:: Problem details ::
Every line of the following records that includes "dalam" should be copied.

:: The data ::
=====

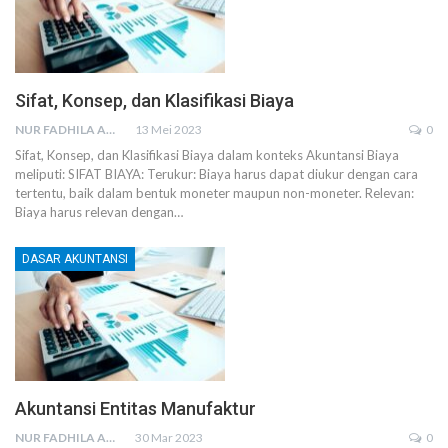
Sifat, Konsep, dan Klasifikasi Biaya
NUR FADHILA AMRI, SE., AK., M.SI
13 Mei 2023
0
Sifat, Konsep, dan Klasifikasi Biaya dalam konteks Akuntansi Biaya
meliputi:
SIFAT BIAYA:
Terukur: Biaya harus dapat diukur dengan cara
tertentu, baik dalam bentuk moneter maupun non-moneter.
Relevan:
Biaya harus relevan dengan
…
DASAR AKUNTANSI
Akuntansi Entitas Manufaktur
NUR FADHILA AMRI, SE., AK., M.SI
30 Mar 2023
0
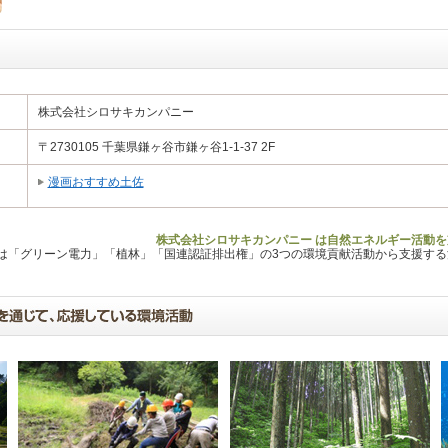
株式会社シロサキカンパニー
〒2730105 千葉県鎌ヶ谷市鎌ヶ谷1-1-37 2F
漫画おすすめ土佐
株式会社シロサキカンパニー は自然エネルギー活動を
Lは「グリーン電力」「植林」「国連認証排出権」の3つの環境貢献活動から支援す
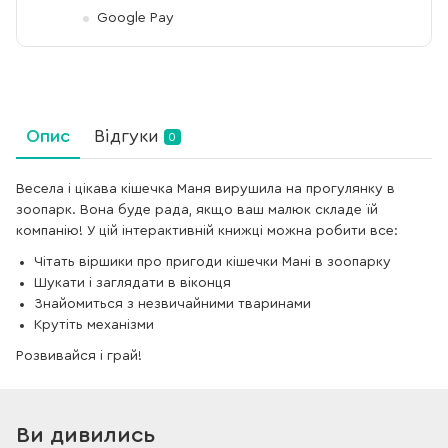
Google Pay
Опис
Відгуки
0
Весела і цікава кішечка Маня вирушила на прогулянку в
зоопарк. Вона буде рада, якщо ваш малюк складе їй
компанію! У цій інтерактивній книжці можна робити все:
Чітать віршики про пригоди кішечки Мані в зоопарку
Шукати і заглядати в віконця
Знайомиться з незвичайними тваринами
Крутіть механізми
Розвивайся і грай!
Ви дивились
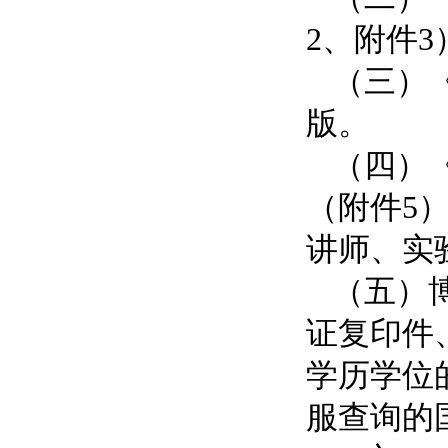
2、附件
（三）
版。
（四）
（附件5
讲师、实
（五）
证复印件
学历学位
服查询的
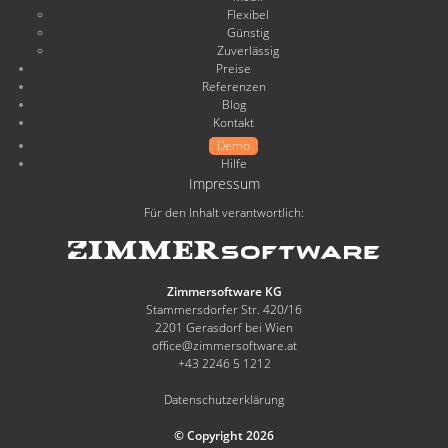
Flexibel
Günstig
Zuverlässig
Preise
Referenzen
Blog
Kontakt
Demo
Hilfe
Impressum
Für den Inhalt verantwortlich:
Zimmersoftware KG
Stammersdorfer Str. 420/16
2201 Gerasdorf bei Wien
office@zimmersoftware.at
+43 2246 5 1212
Datenschutzerklärung
© Copyright 2026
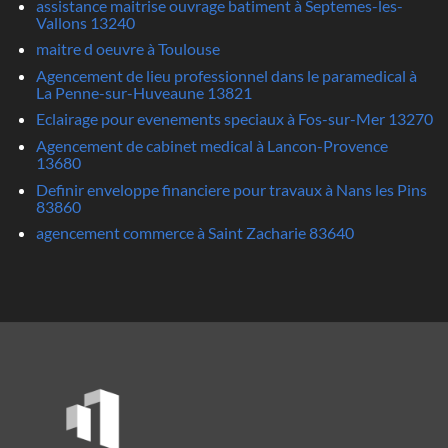
assistance maitrise ouvrage batiment à Septemes-les-
Vallons 13240
maitre d oeuvre à Toulouse
Agencement de lieu professionnel dans le paramedical à
La Penne-sur-Huveaune 13821
Eclairage pour evenements speciaux à Fos-sur-Mer 13270
Agencement de cabinet medical à Lancon-Provence
13680
Definir enveloppe financiere pour travaux à Nans les Pins
83860
agencement commerce à Saint Zacharie 83640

=====

:: Response box ::
Sifat, Konsep, dan Klasifikasi Biaya dalam konteks Akuntansi Biaya
tertentu, baik dalam bentuk moneter maupun non-moneter.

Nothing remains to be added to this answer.